Alessia chewed the inside of her cheek. “Interesting…a plague with plausible deniability. It can be written off as a stunt from one of my protestors. Curious, curious. It kind of defeats the point of a plague.”
I closed my eyes, if only for a moment. “Unless the point of the plague is to remind one single person that they’re coming for her. I thought you said the angels couldn’t see me? That’s why I took your snake venom, right?”
I cracked open an eye to steal a glance at the residue on the mirror.
Alessia looked unbothered. “I assume that’s why they sprayed the whole building. They’re marking the last place they had tabs on you to prove a point. It’s working.”
She passed me a tiny plastic bag.
“It’s not quite an eight ball,” she said, “but it should get you through the next two days. Act quickly, Merit Finnegan.”
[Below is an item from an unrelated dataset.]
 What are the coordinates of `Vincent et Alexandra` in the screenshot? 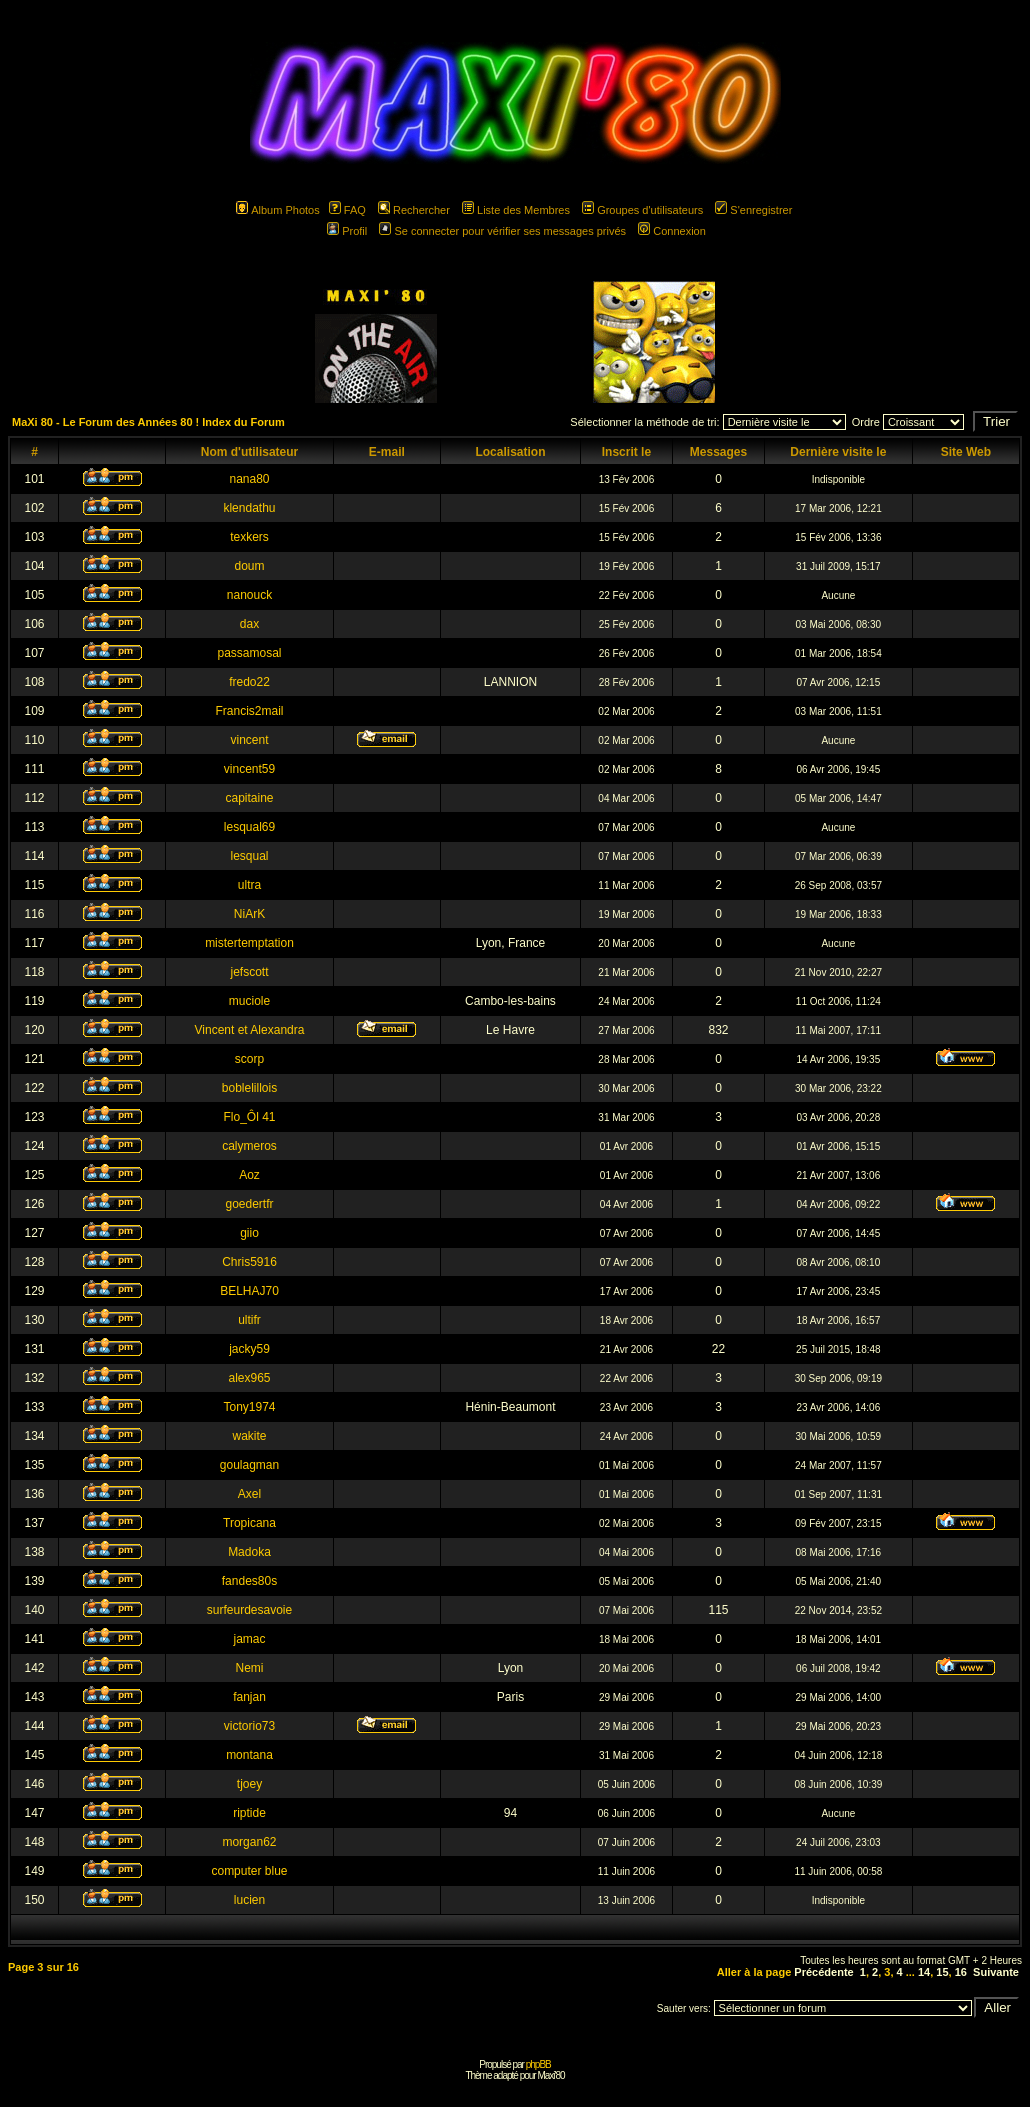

I tucked the substance into my bra as I rallied my courage. I could be hidden. I could find a siren. I could do what needed to be done.
Like a slowly opening flower, O’s face changed. Her brows went from bundled to arched. Her lips curled up at the sides. She breathed a small laugh.
“What is it?” Alessia asked, leaning forward. “Something about the plagues?”
O’s white teeth glinted. “We need to unite people against Heaven, right? And you just so happen to have an angel and a demon.”
***
I paced over the smooth stone and golden lighting of the Four Seasons. The angels had issued their three-day warning yesterday. Tonight was our second night. Tomorrow, Silas would be open season.